Creio ser relevante voltarmos um pouco no tempo. A Nova Zelândia era um dos países mais ricos em termos per capita no começo do século XX. Foi após o governo populista e corporativista de Robert Muldoon que o país viu abrupto declínio de riqueza relativa. Políticas protecionistas e interventoras fizeram com que a Nova Zelândia fosse perdendo rapidamente posições no ranking para países mais liberais. Medidas claramente socialistas, como controle de preços e salários e elevado gasto público para comprar o apoio dos sindicatos, plantaram as sementes do fracasso. Em apenas 10 anos, a partir de 1974, a dívida externa subiu de 11% do PIB para 95%! A inflação estava em dois dígitos. Foi neste contexto que se deu a mudança de trajetória, rumo ao maior liberalismo econômico, que salvou o país.

Os reformadores foram influenciados por pensadores como Mancur Olson, Ronald Coase e James Buchanan. Os subsídios governamentais para indústria e agricultura caíram de 16% dos gastos públicos para apenas 4%. Desde a drástica redução nos subsídios agrícolas, o setor aumentou sua parcela no PIB, e o ganho de produtividade foi espetacular durante anos, acima de 6% ao ano por quase uma década! A reforma fiscal transformou a Nova Zelândia num dos países com a estrutura mais linear de impostos, e a maior taxa de imposto de renda caiu pela metade, de 66% para 33%. O mercado de trabalho foi liberalizado, e o desemprego caiu bastante. Atualmente, está em torno de 4%. O banco central teve autonomia operacional com mandato explícito para a estabilidade de preços, e a inflação foi controlada. O Ato de Responsabilidade Fiscal passou a exigir que o governo publicasse objetivos de longo prazo para indicadores-chave como gasto público, arrecadação fiscal e endividamento estatal. A Nova Zelândia experimentou oito anos consecutivos de superávit fiscal, uma verdadeira ruptura das décadas de déficit.

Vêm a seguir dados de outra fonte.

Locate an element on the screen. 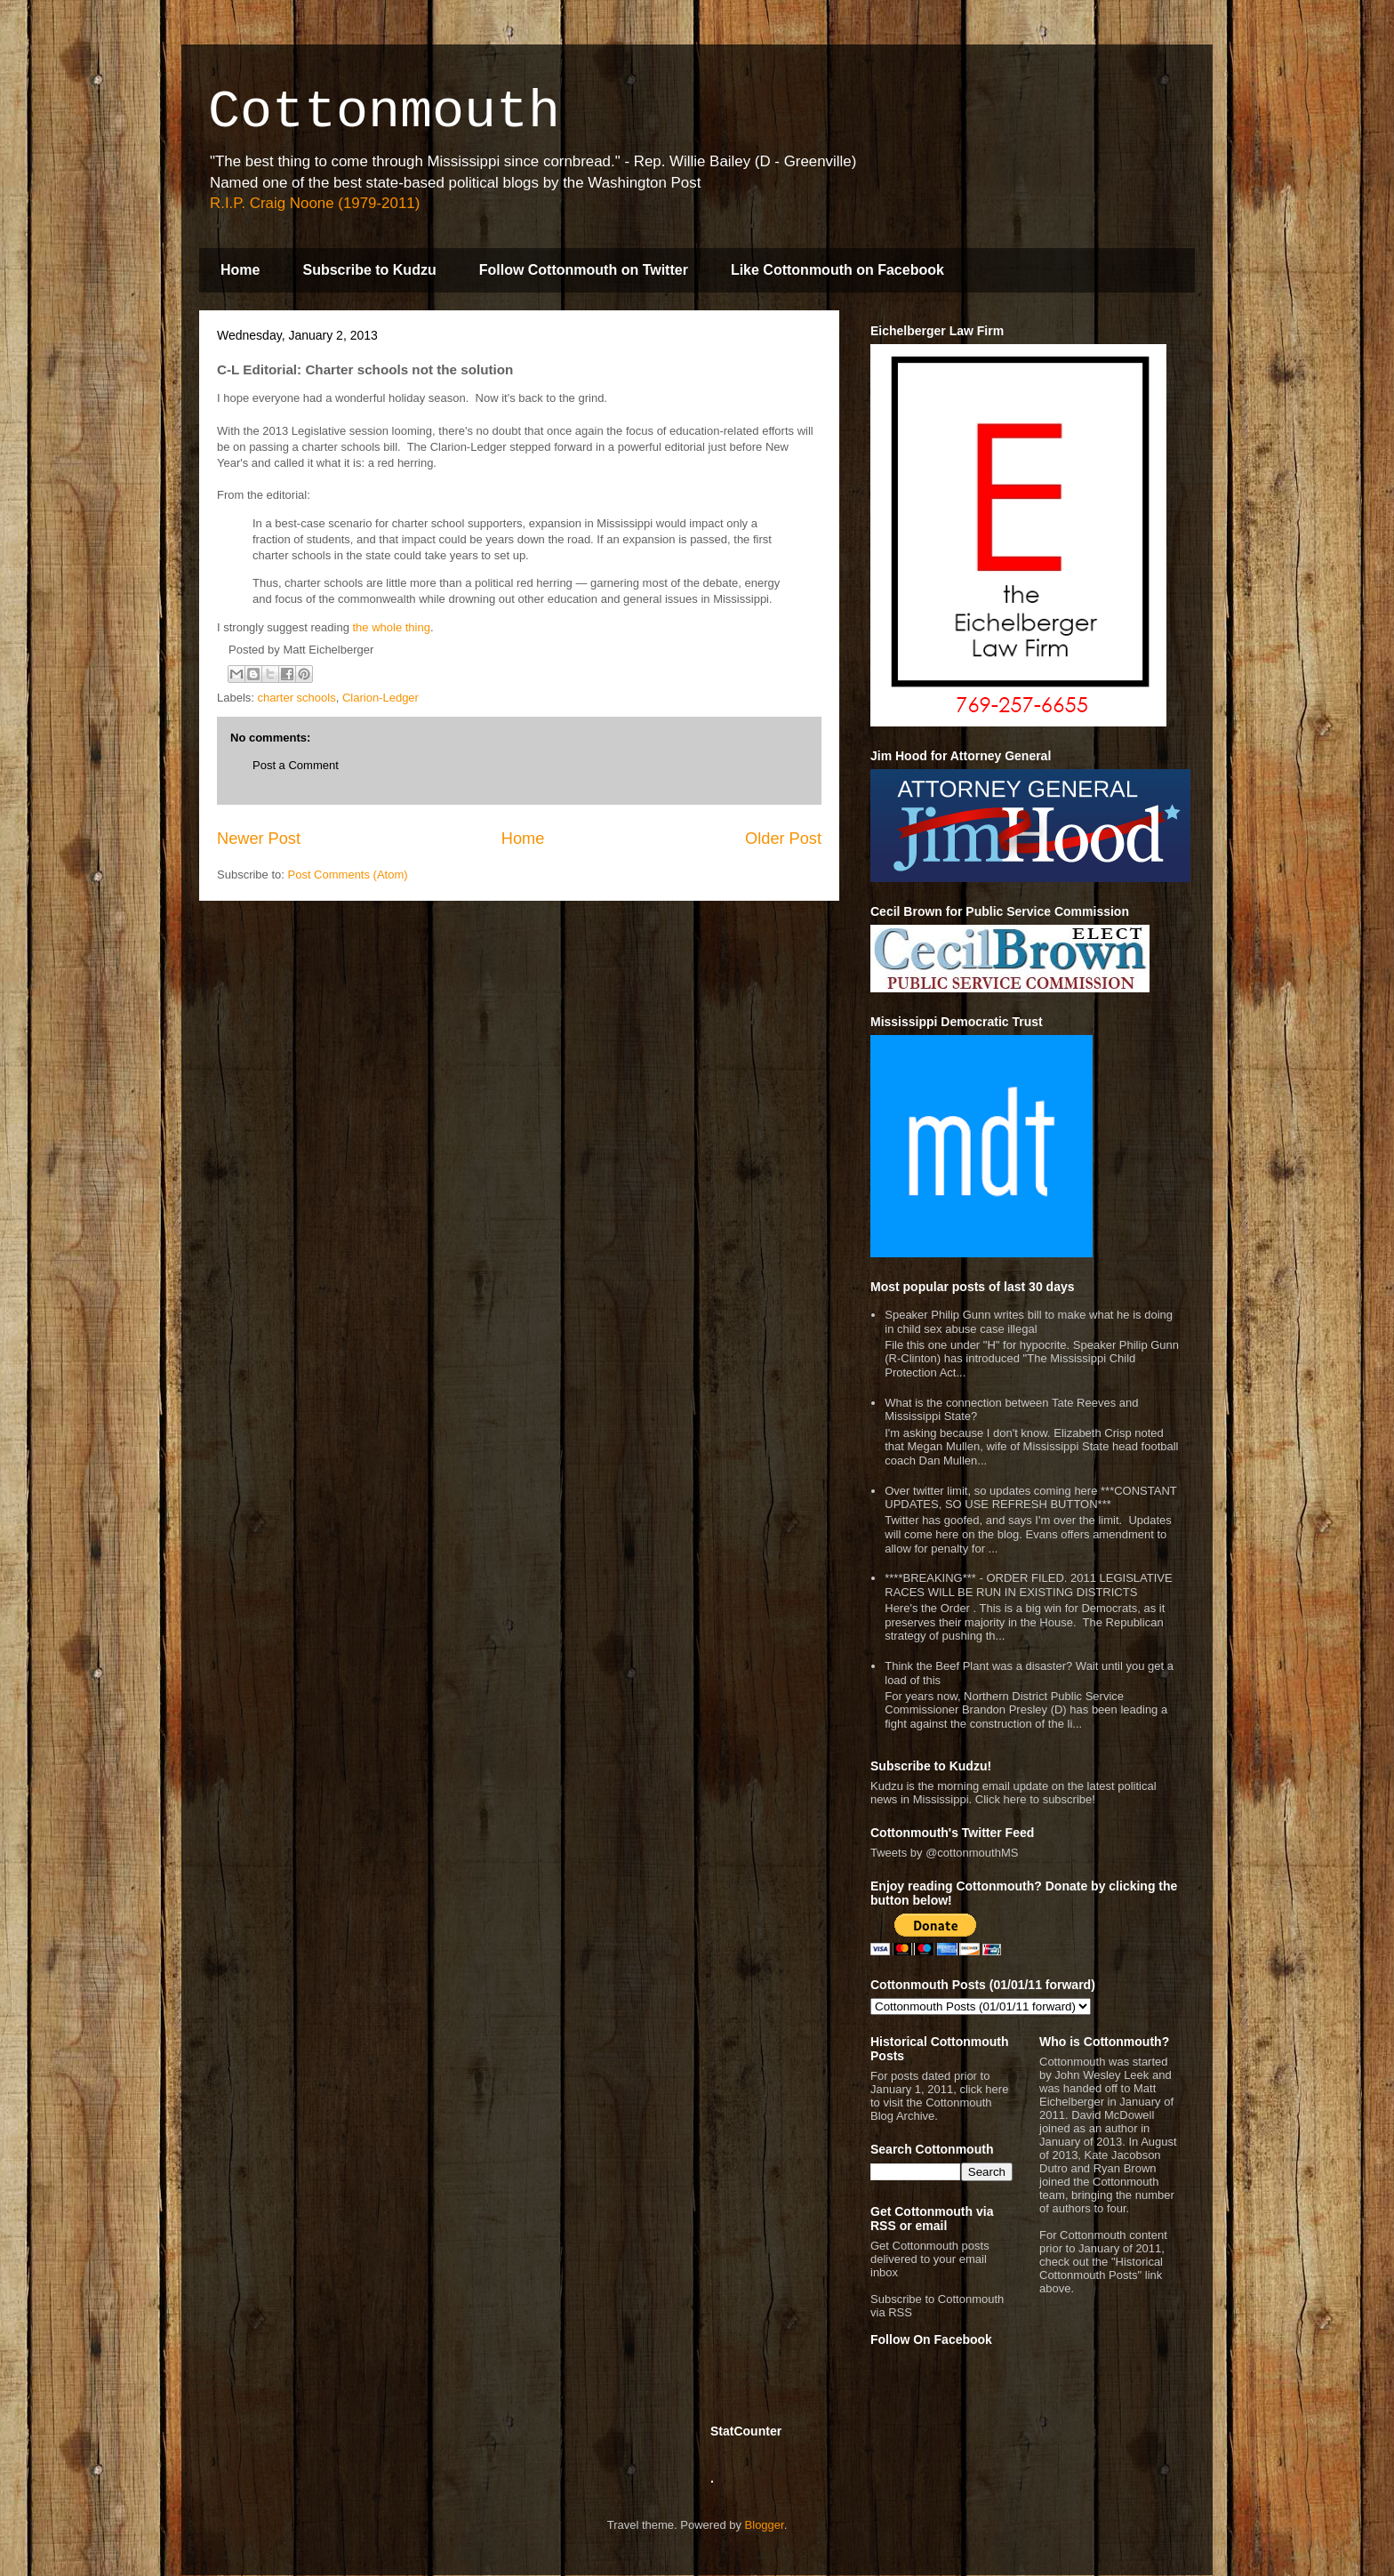  Older Post is located at coordinates (783, 838).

Atualmente, a Nova Zelândia ocupa a quinta posição no ranking de liberdade econômica do Heritage Foundation. A participação da agricultura ainda é relevante na produção nacional, e o setor emprega cerca de 10% da mão-de-obra total. Os subsídios agrícolas, entretanto, são os menores entre os países desenvolvidos. A economia é uma das mais desregulamentadas da OECD, e aproximadamente 95% das importações são duty-free. O ambiente econômico é transparente e competitivo, com reduzida burocracia. Como resultado disso tudo, a renda per capita cresceu vários anos seguidos, ultrapassando a marca dos US$20 mil.

A Nova Zelândia está longe de ser um paraíso liberal. O governo ainda gasta muito, e intervém mais que o necessário na economia. Faltam reformas ainda mais liberalizantes para que o país alcance um patamar de liberdade e riqueza como o de Hong Kong e Cingapura. Entretanto, analisar a experiência da Nova Zelândia é um exercício bem interessante, por mostrar os grandes avanços frutos da maior aproximação da receita liberal, curiosamente iniciada por um partido de esquerda. Atualmente, as conquistas econômicas, resultado do bom senso e respeito às leis de mercado, tornaram-se "vacas sagradas", e o debate político acaba focado em outros temas, como ocorre na Inglaterra desde Thatcher. Melhor para os 4 milhões de habitantes da Nova Zelândia, que agradecem essa boa transformação.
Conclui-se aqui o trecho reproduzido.